Prepared to be the renewal
“I think that we are being prepared to have some fun, and to suffer, and to find out again what the power of God can do.” This is among the kernels shared by Bishop Richard Graham when he greeted the 233rd Annual Conference of the Baltimore-Washington Conference of The United Methodist Church on June 2, 2017. Attending were an estimated 1,500 clergy and lay members from 628 United Methodist churches in Maryland, Washington, the panhandle of West Virginia and Bermuda. Here are his remarks.
Brothers and sisters in Christ, I am enormously grateful for the opportunity to be with you this morning. Lutherans have “synods” instead of conferences, and I bring you greetings from my synod, the Metropolitan Washington, D.C. Synod of the Evangelical Lutheran Church in America. I am very grateful for your invitation.

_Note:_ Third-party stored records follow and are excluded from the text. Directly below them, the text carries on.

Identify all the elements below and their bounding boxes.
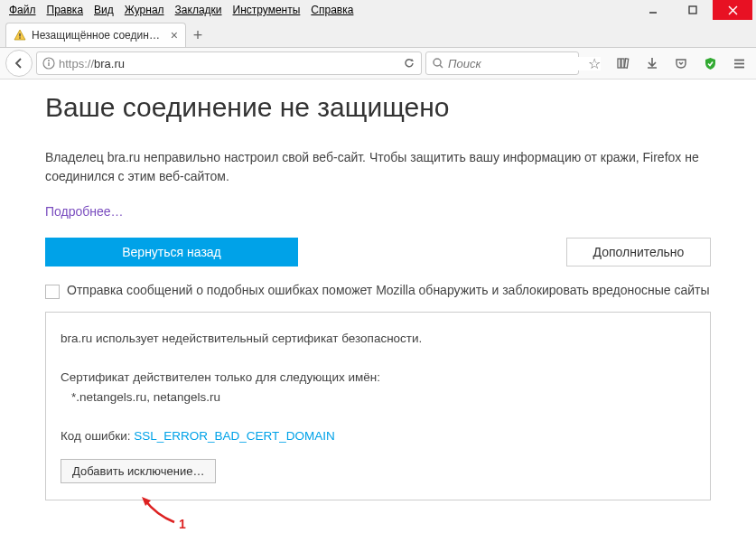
close-button[interactable] (713, 0, 752, 20)
menu-file[interactable]: Файл (4, 2, 42, 18)
svg-rect-9 (48, 62, 49, 66)
info-icon[interactable] (42, 57, 55, 70)
menu-bookmarks[interactable]: Закладки (170, 2, 228, 18)
svg-rect-5 (19, 33, 20, 37)
svg-rect-14 (621, 59, 624, 68)
url-input[interactable]: https://bra.ru (59, 57, 399, 70)
menu-view[interactable]: Вид (89, 2, 119, 18)
svg-rect-13 (618, 59, 621, 68)
toolbar-icons: ☆ (583, 51, 751, 75)
reload-icon[interactable] (403, 57, 415, 70)
back-button[interactable] (5, 50, 33, 77)
browser-tab[interactable]: Незащищённое соединени × (5, 23, 186, 47)
nav-toolbar: https://bra.ru ☆ (0, 47, 756, 79)
new-tab-button[interactable]: + (186, 23, 210, 47)
svg-rect-15 (624, 59, 628, 68)
window-controls (633, 0, 752, 20)
warning-icon (14, 29, 26, 42)
svg-point-11 (434, 59, 441, 66)
minimize-button[interactable] (633, 0, 673, 20)
advanced-button[interactable]: Дополнительно (566, 238, 711, 266)
page-body-text: Владелец bra.ru неправильно настроил сво… (45, 148, 711, 186)
search-icon (432, 57, 444, 70)
shield-icon[interactable] (698, 51, 722, 75)
svg-point-8 (48, 60, 50, 61)
cert-names: *.netangels.ru, netangels.ru (61, 388, 695, 407)
report-checkbox[interactable] (45, 285, 60, 299)
certificate-panel: bra.ru использует недействительный серти… (45, 312, 711, 500)
maximize-button[interactable] (673, 0, 713, 20)
page-title: Ваше соединение не защищено (45, 92, 711, 123)
cert-line1: bra.ru использует недействительный серти… (61, 329, 695, 349)
downloads-icon[interactable] (640, 51, 664, 75)
menu-edit[interactable]: Правка (42, 2, 89, 18)
page-content: Ваше соединение не защищено Владелец bra… (0, 79, 756, 533)
cert-error-code-link[interactable]: SSL_ERROR_BAD_CERT_DOMAIN (134, 429, 335, 443)
svg-line-12 (440, 65, 443, 68)
tab-title: Незащищённое соединени (32, 29, 165, 42)
cert-error-code-row: Код ошибки: SSL_ERROR_BAD_CERT_DOMAIN (61, 426, 695, 446)
search-bar[interactable] (425, 51, 579, 75)
menu-help[interactable]: Справка (305, 2, 359, 18)
url-host: bra.ru (94, 57, 125, 70)
report-label: Отправка сообщений о подобных ошибках по… (67, 283, 709, 297)
menubar: Файл Правка Вид Журнал Закладки Инструме… (0, 0, 756, 20)
cert-code-label: Код ошибки: (61, 429, 134, 443)
hamburger-menu-icon[interactable] (727, 51, 751, 75)
pocket-icon[interactable] (669, 51, 693, 75)
svg-rect-1 (689, 6, 696, 14)
bookmark-star-icon[interactable]: ☆ (583, 51, 606, 75)
menu-history[interactable]: Журнал (119, 2, 170, 18)
menu-tools[interactable]: Инструменты (228, 2, 306, 18)
go-back-button[interactable]: Вернуться назад (45, 238, 298, 266)
button-row: Вернуться назад Дополнительно (45, 238, 711, 266)
library-icon[interactable] (611, 51, 635, 75)
cert-line2: Сертификат действителен только для следу… (61, 368, 695, 388)
url-bar[interactable]: https://bra.ru (36, 51, 422, 75)
learn-more-link[interactable]: Подробнее… (45, 204, 124, 219)
url-scheme: https:// (59, 57, 94, 70)
svg-rect-6 (19, 37, 20, 38)
add-exception-button[interactable]: Добавить исключение… (61, 459, 216, 483)
tab-strip: Незащищённое соединени × + (0, 20, 756, 47)
tab-close-icon[interactable]: × (171, 28, 178, 42)
report-checkbox-row: Отправка сообщений о подобных ошибках по… (45, 283, 711, 299)
search-input[interactable] (448, 57, 601, 70)
annotation-number: 1 (179, 517, 186, 531)
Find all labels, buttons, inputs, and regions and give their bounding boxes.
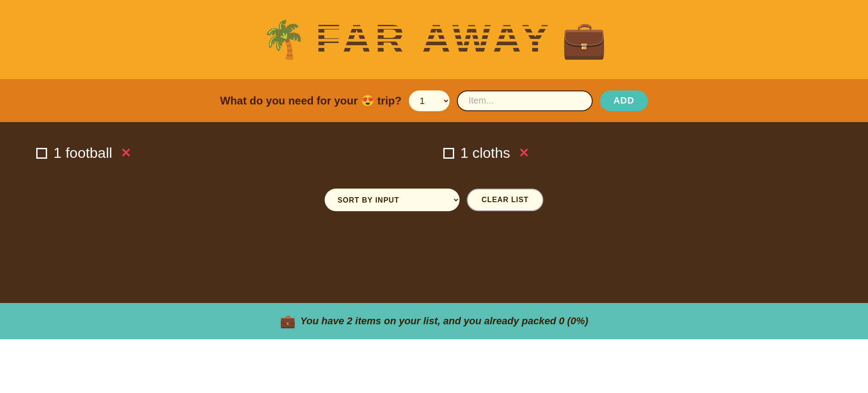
list-item: 1 cloths✕ bbox=[443, 145, 832, 161]
briefcase-icon: 💼 bbox=[561, 22, 607, 58]
footer: 💼 You have 2 items on your list, and you… bbox=[0, 303, 868, 339]
love-emoji: 😍 bbox=[361, 95, 378, 107]
palm-icon: 🌴 bbox=[261, 22, 307, 58]
question-text: What do you need for your 😍 trip? bbox=[220, 95, 402, 107]
app-title: FAR AWAY bbox=[316, 16, 552, 63]
list-item: 1 football✕ bbox=[36, 145, 425, 161]
app-header: 🌴 FAR AWAY 💼 bbox=[0, 0, 868, 79]
item-checkbox[interactable] bbox=[443, 148, 454, 159]
sort-select[interactable]: SORT BY INPUTSORT BY NAMESORT BY PACKED … bbox=[325, 189, 460, 211]
item-input[interactable] bbox=[457, 90, 593, 111]
add-button[interactable]: ADD bbox=[600, 90, 648, 111]
item-label: 1 football bbox=[53, 145, 112, 161]
item-remove-button[interactable]: ✕ bbox=[518, 147, 529, 160]
footer-status-text: You have 2 items on your list, and you a… bbox=[300, 315, 588, 327]
item-checkbox[interactable] bbox=[36, 148, 47, 159]
item-remove-button[interactable]: ✕ bbox=[120, 147, 131, 160]
list-area: 1 football✕1 cloths✕ SORT BY INPUTSORT B… bbox=[0, 122, 868, 303]
items-grid: 1 football✕1 cloths✕ bbox=[36, 145, 832, 161]
input-bar: What do you need for your 😍 trip? 123456… bbox=[0, 79, 868, 122]
quantity-select[interactable]: 1234567891011121314151617181920 bbox=[409, 90, 450, 111]
footer-briefcase-icon: 💼 bbox=[280, 314, 296, 329]
clear-list-button[interactable]: CLEAR LIST bbox=[467, 189, 543, 211]
item-label: 1 cloths bbox=[460, 145, 510, 161]
list-controls: SORT BY INPUTSORT BY NAMESORT BY PACKED … bbox=[36, 180, 832, 225]
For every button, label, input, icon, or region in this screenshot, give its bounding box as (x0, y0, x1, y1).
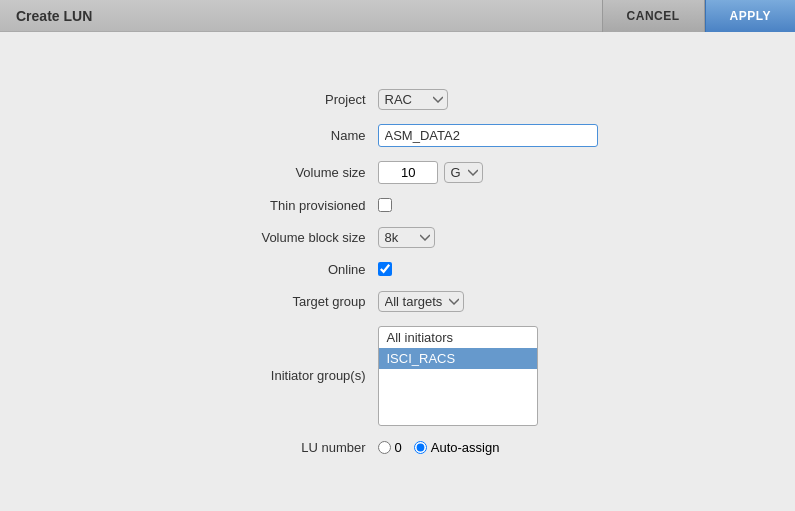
lu-number-label: LU number (198, 440, 378, 455)
lu-number-auto-label: Auto-assign (431, 440, 500, 455)
thin-provisioned-control (378, 198, 598, 212)
initiator-groups-control: All initiators ISCI_RACS (378, 326, 598, 426)
project-control: RAC Default Other (378, 89, 598, 110)
project-select[interactable]: RAC Default Other (378, 89, 448, 110)
thin-provisioned-checkbox[interactable] (378, 198, 392, 212)
lu-number-manual-option[interactable]: 0 (378, 440, 402, 455)
volume-size-unit-select[interactable]: G M T (444, 162, 483, 183)
lu-number-auto-option[interactable]: Auto-assign (414, 440, 500, 455)
online-label: Online (198, 262, 378, 277)
dialog-title: Create LUN (16, 8, 92, 24)
apply-button[interactable]: APPLY (705, 0, 795, 32)
lu-number-manual-radio[interactable] (378, 441, 391, 454)
list-item[interactable]: ISCI_RACS (379, 348, 537, 369)
titlebar: Create LUN CANCEL APPLY (0, 0, 795, 32)
create-lun-dialog: Create LUN CANCEL APPLY Project RAC Defa… (0, 0, 795, 511)
target-group-select[interactable]: All targets None (378, 291, 464, 312)
initiator-groups-listbox[interactable]: All initiators ISCI_RACS (378, 326, 538, 426)
online-checkbox[interactable] (378, 262, 392, 276)
name-label: Name (198, 128, 378, 143)
initiator-groups-label: Initiator group(s) (198, 368, 378, 383)
volume-block-size-label: Volume block size (198, 230, 378, 245)
form-table: Project RAC Default Other Name Volume si… (198, 89, 598, 455)
cancel-button[interactable]: CANCEL (602, 0, 705, 32)
project-label: Project (198, 92, 378, 107)
online-control (378, 262, 598, 276)
volume-size-control: G M T (378, 161, 598, 184)
name-input[interactable] (378, 124, 598, 147)
lu-number-auto-radio[interactable] (414, 441, 427, 454)
volume-size-input[interactable] (378, 161, 438, 184)
list-item[interactable]: All initiators (379, 327, 537, 348)
titlebar-buttons: CANCEL APPLY (602, 0, 795, 31)
lu-number-control: 0 Auto-assign (378, 440, 598, 455)
target-group-label: Target group (198, 294, 378, 309)
name-control (378, 124, 598, 147)
target-group-control: All targets None (378, 291, 598, 312)
volume-block-size-select[interactable]: 8k 4k 16k 32k 64k 128k (378, 227, 435, 248)
form-body: Project RAC Default Other Name Volume si… (0, 32, 795, 511)
thin-provisioned-label: Thin provisioned (198, 198, 378, 213)
volume-block-size-control: 8k 4k 16k 32k 64k 128k (378, 227, 598, 248)
lu-number-manual-label: 0 (395, 440, 402, 455)
volume-size-label: Volume size (198, 165, 378, 180)
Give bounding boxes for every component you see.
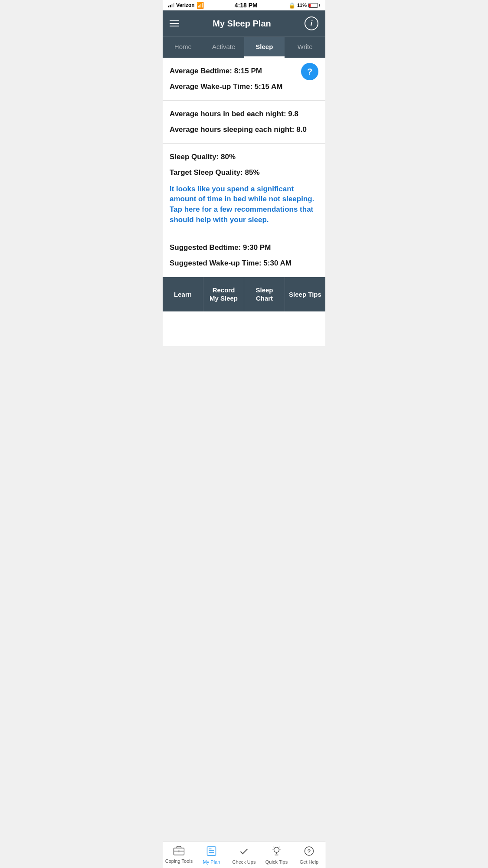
learn-button[interactable]: Learn	[163, 277, 203, 311]
main-content: ? Average Bedtime: 8:15 PM Average Wake-…	[163, 58, 325, 346]
status-left: Verizon 📶	[168, 2, 204, 9]
status-right: 🔒 11%	[288, 2, 320, 9]
avg-hours-sleeping: Average hours sleeping each night: 8.0	[170, 125, 318, 134]
sleep-chart-button[interactable]: Sleep Chart	[244, 277, 285, 311]
suggested-bedtime: Suggested Bedtime: 9:30 PM	[170, 243, 318, 252]
record-my-sleep-button[interactable]: RecordMy Sleep	[203, 277, 244, 311]
battery-percent: 11%	[297, 3, 307, 8]
recommendation-text[interactable]: It looks like you spend a significant am…	[170, 184, 318, 225]
help-button[interactable]: ?	[301, 63, 318, 80]
avg-hours-in-bed: Average hours in bed each night: 9.8	[170, 109, 318, 119]
carrier-name: Verizon	[176, 2, 195, 8]
tab-activate[interactable]: Activate	[203, 37, 244, 58]
hamburger-menu-icon[interactable]	[170, 20, 179, 26]
app-title: My Sleep Plan	[213, 19, 271, 29]
target-sleep-quality: Target Sleep Quality: 85%	[170, 168, 318, 177]
suggested-wakeup: Suggested Wake-up Time: 5:30 AM	[170, 259, 318, 268]
tab-home[interactable]: Home	[163, 37, 203, 58]
wifi-icon: 📶	[197, 2, 204, 9]
avg-wakeup: Average Wake-up Time: 5:15 AM	[170, 82, 318, 92]
avg-bedtime: Average Bedtime: 8:15 PM	[170, 66, 318, 76]
hours-section: Average hours in bed each night: 9.8 Ave…	[163, 101, 325, 144]
lock-icon: 🔒	[288, 2, 295, 9]
info-button[interactable]: i	[305, 16, 318, 30]
sleep-quality: Sleep Quality: 80%	[170, 152, 318, 162]
battery-icon	[308, 3, 320, 8]
tabs-bar: Home Activate Sleep Write	[163, 36, 325, 58]
action-buttons: Learn RecordMy Sleep Sleep Chart Sleep T…	[163, 277, 325, 311]
quality-section: Sleep Quality: 80% Target Sleep Quality:…	[163, 144, 325, 234]
suggested-section: Suggested Bedtime: 9:30 PM Suggested Wak…	[163, 234, 325, 277]
bedtime-section: ? Average Bedtime: 8:15 PM Average Wake-…	[163, 58, 325, 101]
sleep-tips-button[interactable]: Sleep Tips	[285, 277, 325, 311]
signal-icon	[168, 3, 174, 7]
tab-write[interactable]: Write	[285, 37, 325, 58]
status-bar: Verizon 📶 4:18 PM 🔒 11%	[163, 0, 325, 10]
tab-sleep[interactable]: Sleep	[244, 37, 285, 58]
app-header: My Sleep Plan i	[163, 10, 325, 36]
status-time: 4:18 PM	[235, 2, 258, 9]
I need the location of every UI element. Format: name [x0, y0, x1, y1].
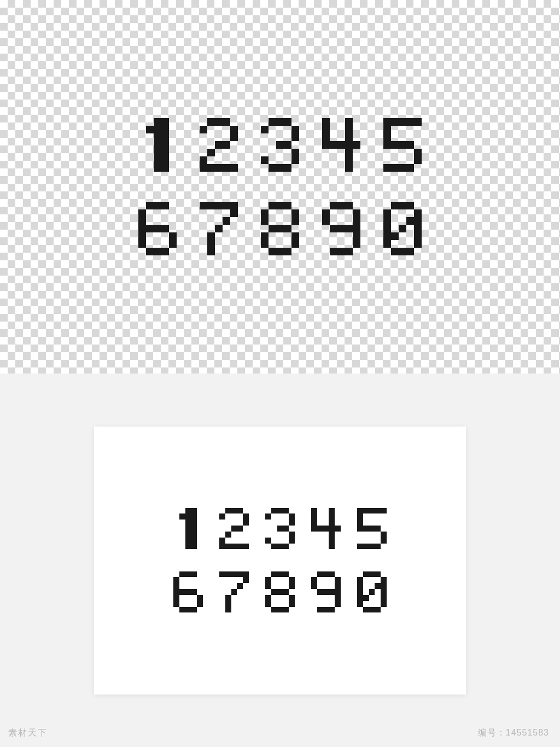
- pixel-digit-9: [311, 571, 341, 613]
- digit-row-1-large: [138, 118, 422, 172]
- thumbnail-preview-area: 素材天下 编号：14551583: [0, 374, 560, 747]
- digit-row-2-small: [173, 571, 387, 613]
- pixel-digit-0: [383, 202, 422, 255]
- pixel-digit-1: [138, 118, 177, 172]
- pixel-digit-6: [138, 202, 177, 255]
- thumbnail-card: [94, 427, 466, 695]
- digit-set-small: [173, 508, 387, 613]
- watermark-id-label: 编号：: [478, 728, 506, 737]
- watermark-id: 编号：14551583: [478, 727, 549, 739]
- pixel-digit-5: [383, 118, 422, 172]
- pixel-digit-2: [219, 508, 249, 550]
- pixel-digit-7: [200, 202, 238, 255]
- pixel-digit-1: [173, 508, 203, 550]
- pixel-digit-9: [322, 202, 360, 255]
- pixel-digit-4: [322, 118, 360, 172]
- pixel-digit-8: [265, 571, 295, 613]
- transparent-preview-area: [0, 0, 560, 374]
- pixel-digit-3: [265, 508, 295, 550]
- pixel-digit-4: [311, 508, 341, 550]
- watermark-id-value: 14551583: [506, 728, 549, 737]
- digit-row-1-small: [173, 508, 387, 550]
- pixel-digit-2: [200, 118, 238, 172]
- pixel-digit-5: [357, 508, 387, 550]
- pixel-digit-3: [261, 118, 299, 172]
- watermark-brand: 素材天下: [8, 727, 48, 739]
- digit-set-large: [138, 118, 422, 255]
- digit-row-2-large: [138, 202, 422, 255]
- pixel-digit-7: [219, 571, 249, 613]
- pixel-digit-0: [357, 571, 387, 613]
- pixel-digit-6: [173, 571, 203, 613]
- pixel-digit-8: [261, 202, 299, 255]
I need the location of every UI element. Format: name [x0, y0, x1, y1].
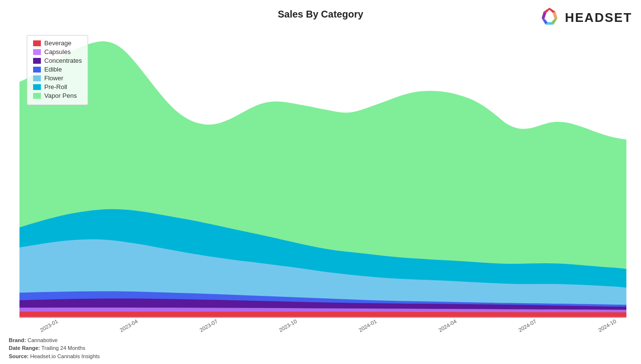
legend-label-beverage: Beverage — [44, 39, 72, 47]
legend-color-edible — [33, 67, 41, 73]
brand-value: Cannabotive — [28, 337, 58, 343]
legend-label-preroll: Pre-Roll — [44, 83, 67, 91]
headset-logo: HEADSET — [538, 6, 632, 29]
x-label-6: 2024-07 — [517, 318, 537, 333]
date-range-label: Date Range: — [9, 345, 40, 351]
brand-label: Brand: — [9, 337, 26, 343]
chart-legend: Beverage Capsules Concentrates Edible Fl… — [27, 35, 88, 105]
x-label-7: 2024-10 — [597, 318, 617, 333]
svg-rect-2 — [548, 17, 551, 20]
legend-item-flower: Flower — [33, 74, 82, 82]
x-axis-labels: 2023-01 2023-04 2023-07 2023-10 2024-01 … — [19, 328, 626, 334]
x-label-2: 2023-07 — [199, 318, 219, 333]
legend-label-flower: Flower — [44, 74, 63, 82]
legend-color-beverage — [33, 40, 41, 46]
main-chart-svg — [19, 32, 626, 318]
legend-color-preroll — [33, 84, 41, 90]
source-label: Source: — [9, 353, 29, 359]
legend-item-beverage: Beverage — [33, 39, 82, 47]
footer-info: Brand: Cannabotive Date Range: Trailing … — [9, 336, 100, 361]
x-label-5: 2024-04 — [438, 318, 458, 333]
headset-logo-icon — [538, 6, 561, 29]
headset-logo-text: HEADSET — [565, 10, 632, 25]
x-label-4: 2024-01 — [358, 318, 378, 333]
legend-item-vaporpens: Vapor Pens — [33, 92, 82, 99]
legend-color-capsules — [33, 49, 41, 55]
legend-item-preroll: Pre-Roll — [33, 83, 82, 91]
source-value: Headset.io Cannabis Insights — [30, 353, 100, 359]
x-label-1: 2023-04 — [119, 318, 139, 333]
legend-color-vaporpens — [33, 93, 41, 99]
x-label-3: 2023-10 — [278, 318, 298, 333]
legend-color-flower — [33, 75, 41, 81]
legend-color-concentrates — [33, 58, 41, 64]
legend-label-capsules: Capsules — [44, 48, 71, 55]
x-label-0: 2023-01 — [39, 318, 59, 333]
legend-label-edible: Edible — [44, 66, 62, 73]
legend-item-concentrates: Concentrates — [33, 57, 82, 64]
legend-label-concentrates: Concentrates — [44, 57, 82, 64]
legend-item-edible: Edible — [33, 66, 82, 73]
legend-item-capsules: Capsules — [33, 48, 82, 55]
date-range-value: Trailing 24 Months — [41, 345, 85, 351]
legend-label-vaporpens: Vapor Pens — [44, 92, 77, 99]
chart-container: Sales By Category HEADSET — [0, 0, 641, 364]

A lot in common historically
Perhaps you know that 2017 is the 500th anniversary of the beginning of what we call the Protestant Reformation. On October 31, 1517, Martin Luther began to distribute the 95 theses that called into question some details of the life the Church was living in Germany in his day. And from that day a whole series of events, of writings and discussions, and then arguments, and then wars, began what has marked the Christian world in which we live up to this moment.
I don’t know what you all think of Martin Luther. Lutherans have a proud but nuanced admiration for him. But I assume you do know that at a critical moment in his own life John Wesley heard a man reading Luther’s preface to the Letter to the Romans, and from that comes a considerable amount of your own history. You should thank God fairly often that Wesley was influenced by Luther’s writings and not so much by his personality. But we have a lot in common, you and your Lutheran neighbors. This is a good year to remember that.
A lot in common personally
And thinking like this gives me the chance to pay tribute to the Methodists who have helped shape my own faith. I am Lutheran because my Lutheran mother is a persuasive woman. She got us all to Lutheran church, even though she never quite made a real Lutheran out of my father, the Methodist man she married. He always has complained that Lutherans don’t sing as well as Methodists, and that stings – Lutherans are vain about their music. But his faith and his faithfulness, formed in a family with deep Baltimore Methodist roots, shaped my own life.
If I’m not mistaken, his parents both grew up in Lovely Lane Church on St. Paul Street. They wound up in Boston, and I have the Bible my grandfather was given after serving for fifteen years as the superintendent of the Newtonville Methodist Sunday School. I am just as proud of those roots as I am of all my Lutheran connections on the other side.
Boring discouragement
It’s because of the Methodist faith and faithfulness I experienced that I know you will understand me if I say that there is nothing better in all the world than to serve the Lord Jesus Christ. Of course you know this, or else you wouldn’t be here. But the Scripture calls on us to encourage each other, and I am bold to encourage you because I know that there is discouragement all around.
People claim that the churches like yours and mine are bound to shrink away until they’re gone. And people claim that the influence we used to have in the culture around us has pretty much already vanished. But there is no reason this should be true.
Are we not surrounded now again, as our ancestors were, by people for whom the good news of our Lord and Savior is actually news? Are there not people all around us who need the kind of help that we can give them? Is the Holy Spirit not itching around in the corners of our souls, so that all the gloom and regret of our church life is now beginning to feel just boring for us?
Bold encouragement
I think we are being prepared to be the renewal that God wants to pour out on this weary world. I think that we are being prepared to have some fun, and to suffer, and to find out again what the power of God can do.
If all the history of the last 500 years in my church teaches anything, it teaches that Jesus Christ has called us to serve him in companionship and peace with other Christians. We Lutherans have not always done this well. You Methodists have done it better. We are honored to be your partners and your fellow servants of the one Lord Jesus.
In his name, thank you again for the invitation to be with you this morning.